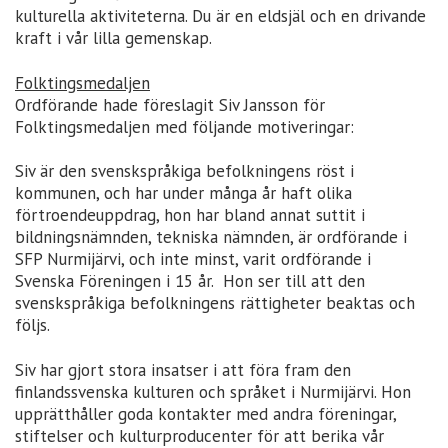
kulturella aktiviteterna. Du är en eldsjäl och en drivande
kraft i vår lilla gemenskap.
Folktingsmedaljen
Ordförande hade föreslagit Siv Jansson för
Folktingsmedaljen med följande motiveringar:
Siv är den svenskspråkiga befolkningens röst i
kommunen, och har under många år haft olika
förtroendeuppdrag, hon har bland annat suttit i
bildningsnämnden, tekniska nämnden, är ordförande i
SFP Nurmijärvi, och inte minst, varit ordförande i
Svenska Föreningen i 15 år. Hon ser till att den
svenskspråkiga befolkningens rättigheter beaktas och
följs.
Siv har gjort stora insatser i att föra fram den
finlandssvenska kulturen och språket i Nurmijärvi. Hon
upprätthåller goda kontakter med andra föreningar,
stiftelser och kulturproducenter för att berika vår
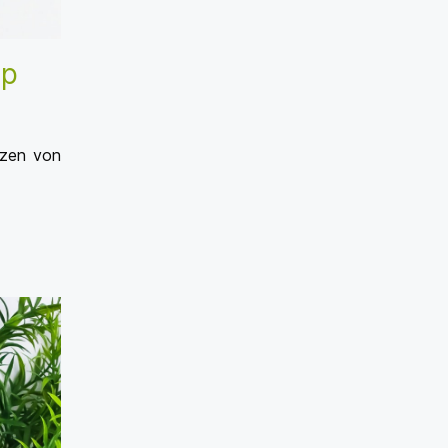
pp
tzen von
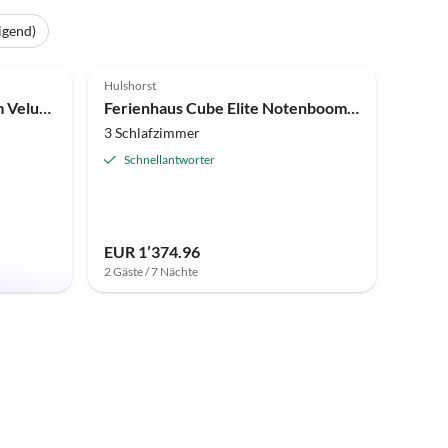
igend)
Top-Inserat
4.9
(4)
Top-Inserat
Hulshorst
Strand-Ferienhaus direkt am Veluwemeer
Ferienhaus Cube Elite Notenboom 11
3 Schlafzimmer
Schnellantworter
EUR 1’374.96
2 Gäste / 7 Nächte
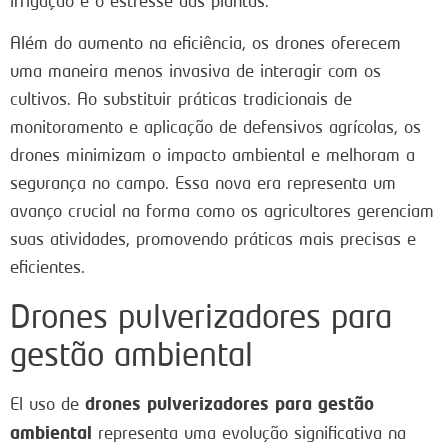
irrigação e o estresse das plantas.
Além do aumento na eficiência, os drones oferecem
uma maneira menos invasiva de interagir com os
cultivos. Ao substituir práticas tradicionais de
monitoramento e aplicação de defensivos agrícolas, os
drones minimizam o impacto ambiental e melhoram a
segurança no campo. Essa nova era representa um
avanço crucial na forma como os agricultores gerenciam
suas atividades, promovendo práticas mais precisas e
eficientes.
Drones pulverizadores para
gestão ambiental
drones pulverizadores para gestão
El uso de
ambiental
representa uma evolução significativa na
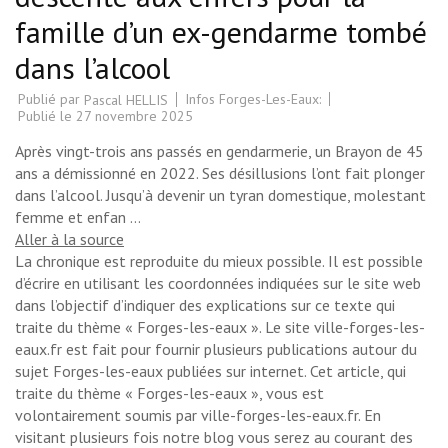
famille d’un ex-gendarme tombé
dans l’alcool
Publié par
Infos Forges-Les-Eaux:
Pascal HELLIS
Publié le
27 novembre 2025
Après vingt-trois ans passés en gendarmerie, un Brayon de 45
ans a démissionné en 2022. Ses désillusions l’ont fait plonger
dans l’alcool. Jusqu’à devenir un tyran domestique, molestant
femme et enfan …
Aller à la source
La chronique est reproduite du mieux possible. Il est possible
d’écrire en utilisant les coordonnées indiquées sur le site web
dans l’objectif d’indiquer des explications sur ce texte qui
traite du thème « Forges-les-eaux ». Le site ville-forges-les-
eaux.fr est fait pour fournir plusieurs publications autour du
sujet Forges-les-eaux publiées sur internet. Cet article, qui
traite du thème « Forges-les-eaux », vous est
volontairement soumis par ville-forges-les-eaux.fr. En
visitant plusieurs fois notre blog vous serez au courant des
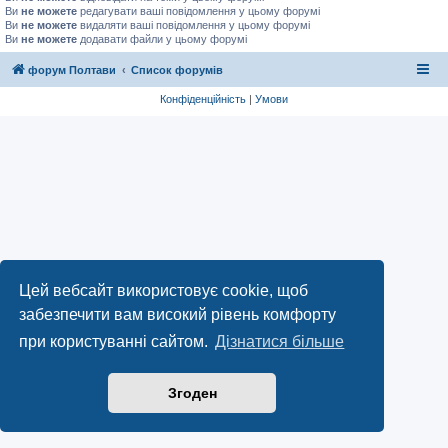
Ви
не можете
редагувати ваші повідомлення у цьому форумі
Ви
не можете
видаляти ваші повідомлення у цьому форумі
Ви
не можете
додавати файли у цьому форумі
форум Полтави
Список форумів
Конфіденційність
|
Умови
Цей вебсайт використовує cookie, щоб
забезпечити вам високий рівень комфорту
при користуванні сайтом.
Дізнатися більше
Згоден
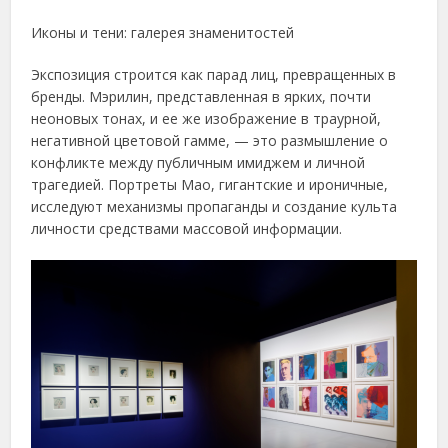
Иконы и тени: галерея знаменитостей
Экспозиция строится как парад лиц, превращенных в
бренды. Мэрилин, представленная в ярких, почти
неоновых тонах, и ее же изображение в траурной,
негативной цветовой гамме, — это размышление о
конфликте между публичным имиджем и личной
трагедией. Портреты Мао, гигантские и ироничные,
исследуют механизмы пропаганды и создание культа
личности средствами массовой информации.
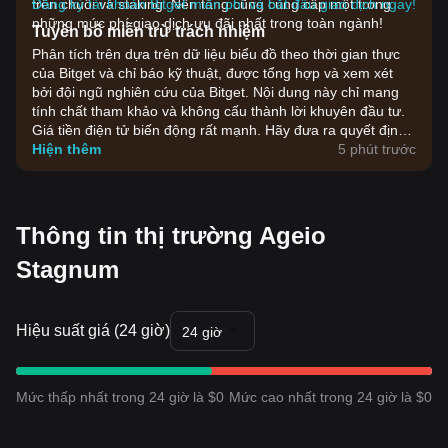
trên chuỗi và staking. Nền tảng cũng cung cấp một trong
Đăng ký tài khoản Bitget miễn phí và bắt đầu giao dịch ngay!
những mức phí giao dịch ưu đãi nhất trong toàn ngành!
Tuyên bố miễn trừ trách nhiệm
Phân tích trên dựa trên dữ liệu biểu đồ theo thời gian thực
của Bitget và chỉ báo kỹ thuật, được tổng hợp và xem xét
bởi đội ngũ nghiên cứu của Bitget. Nội dung này chỉ mang
tính chất tham khảo và không cấu thành lời khuyên đầu tư.
Giá tiền điện tử biến động rất mạnh. Hãy đưa ra quyết định
đầu tư dựa trên khả năng chấp nhận rủi ro của bản thân.
Hiện thêm
5 phút trước
Thông tin thị trường Ageio
Stagnum
Hiệu suất giá (24 giờ)
24 giờ
Mức thấp nhất trong 24 giờ là $0
Mức cao nhất trong 24 giờ là $0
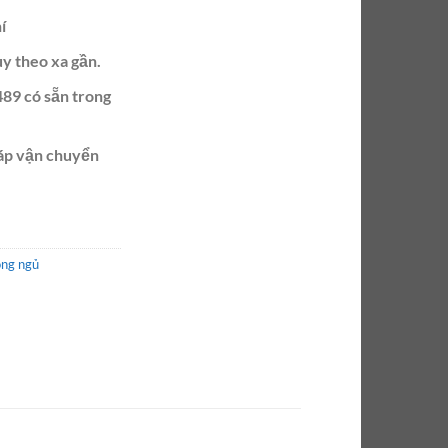
í
ùy theo xa gần.
89 có sẵn trong
ráp vận chuyển
òng ngủ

.....

WORK TO COMPLETE
Images stay out, but the rest of the data above must be repeated exactly.

ANSWER
kulturella aktiviteterna. Du är en eldsjäl och en drivande
kraft i vår lilla gemenskap.
Folktingsmedaljen
Ordförande hade föreslagit Siv Jansson för
Folktingsmedaljen med följande motiveringar:
Siv är den svenskspråkiga befolkningens röst i
kommunen, och har under många år haft olika
förtroendeuppdrag, hon har bland annat suttit i
bildningsnämnden, tekniska nämnden, är ordförande i
SFP Nurmijärvi, och inte minst, varit ordförande i
Svenska Föreningen i 15 år. Hon ser till att den
svenskspråkiga befolkningens rättigheter beaktas och
följs.
Siv har gjort stora insatser i att föra fram den
finlandssvenska kulturen och språket i Nurmijärvi. Hon
upprätthåller goda kontakter med andra föreningar,
stiftelser och kulturproducenter för att berika vår
pp
tzen von
igend)
Top-Inserat
4.9
(4)
Top-Inserat
Hulshorst
Strand-Ferienhaus direkt am Veluwemeer
Ferienhaus Cube Elite Notenboom 11
3 Schlafzimmer
Schnellantworter
EUR 1’374.96
2 Gäste / 7 Nächte
irrigação e o estresse das plantas.
Além do aumento na eficiência, os drones oferecem
uma maneira menos invasiva de interagir com os
cultivos. Ao substituir práticas tradicionais de
monitoramento e aplicação de defensivos agrícolas, os
drones minimizam o impacto ambiental e melhoram a
segurança no campo. Essa nova era representa um
avanço crucial na forma como os agricultores gerenciam
suas atividades, promovendo práticas mais precisas e
eficientes.
Drones pulverizadores para
gestão ambiental
drones pulverizadores para gestão
El uso de
ambiental
representa uma evolução significativa na
famille d’un ex-gendarme tombé
dans l’alcool
Publié par
Infos Forges-Les-Eaux:
Pascal HELLIS
Publié le
27 novembre 2025
Après vingt-trois ans passés en gendarmerie, un Brayon de 45
ans a démissionné en 2022. Ses désillusions l’ont fait plonger
dans l’alcool. Jusqu’à devenir un tyran domestique, molestant
femme et enfan …
Aller à la source
La chronique est reproduite du mieux possible. Il est possible
d’écrire en utilisant les coordonnées indiquées sur le site web
dans l’objectif d’indiquer des explications sur ce texte qui
traite du thème « Forges-les-eaux ». Le site ville-forges-les-
eaux.fr est fait pour fournir plusieurs publications autour du
sujet Forges-les-eaux publiées sur internet. Cet article, qui
traite du thème « Forges-les-eaux », vous est
volontairement soumis par ville-forges-les-eaux.fr. En
visitant plusieurs fois notre blog vous serez au courant des
Ви
не можете
редагувати ваші повідомлення у цьому форумі
Ви
не можете
видаляти ваші повідомлення у цьому форумі
Ви
не можете
додавати файли у цьому форумі
форум Полтави
Список форумів
Конфіденційність
|
Умови
Цей вебсайт використовує cookie, щоб
забезпечити вам високий рівень комфорту
при користуванні сайтом.
Дізнатися більше
Згоден
Иконы и тени: галерея знаменитостей
Экспозиция строится как парад лиц, превращенных в
бренды. Мэрилин, представленная в ярких, почти
неоновых тонах, и ее же изображение в траурной,
негативной цветовой гамме, — это размышление о
конфликте между публичным имиджем и личной
трагедией. Портреты Мао, гигантские и ироничные,
исследуют механизмы пропаганды и создание культа
личности средствами массовой информации.
trên chuỗi và staking. Nền tảng cũng cung cấp một trong
Đăng ký tài khoản Bitget miễn phí và bắt đầu giao dịch ngay!
những mức phí giao dịch ưu đãi nhất trong toàn ngành!
Tuyên bố miễn trừ trách nhiệm
Phân tích trên dựa trên dữ liệu biểu đồ theo thời gian thực
của Bitget và chỉ báo kỹ thuật, được tổng hợp và xem xét
bởi đội ngũ nghiên cứu của Bitget. Nội dung này chỉ mang
tính chất tham khảo và không cấu thành lời khuyên đầu tư.
Giá tiền điện tử biến động rất mạnh. Hãy đưa ra quyết định
đầu tư dựa trên khả năng chấp nhận rủi ro của bản thân.
Hiện thêm
5 phút trước
Thông tin thị trường Ageio
Stagnum
Hiệu suất giá (24 giờ)
24 giờ
Mức thấp nhất trong 24 giờ là $0
Mức cao nhất trong 24 giờ là $0
í
ùy theo xa gần.
89 có sẵn trong
ráp vận chuyển
òng ngủ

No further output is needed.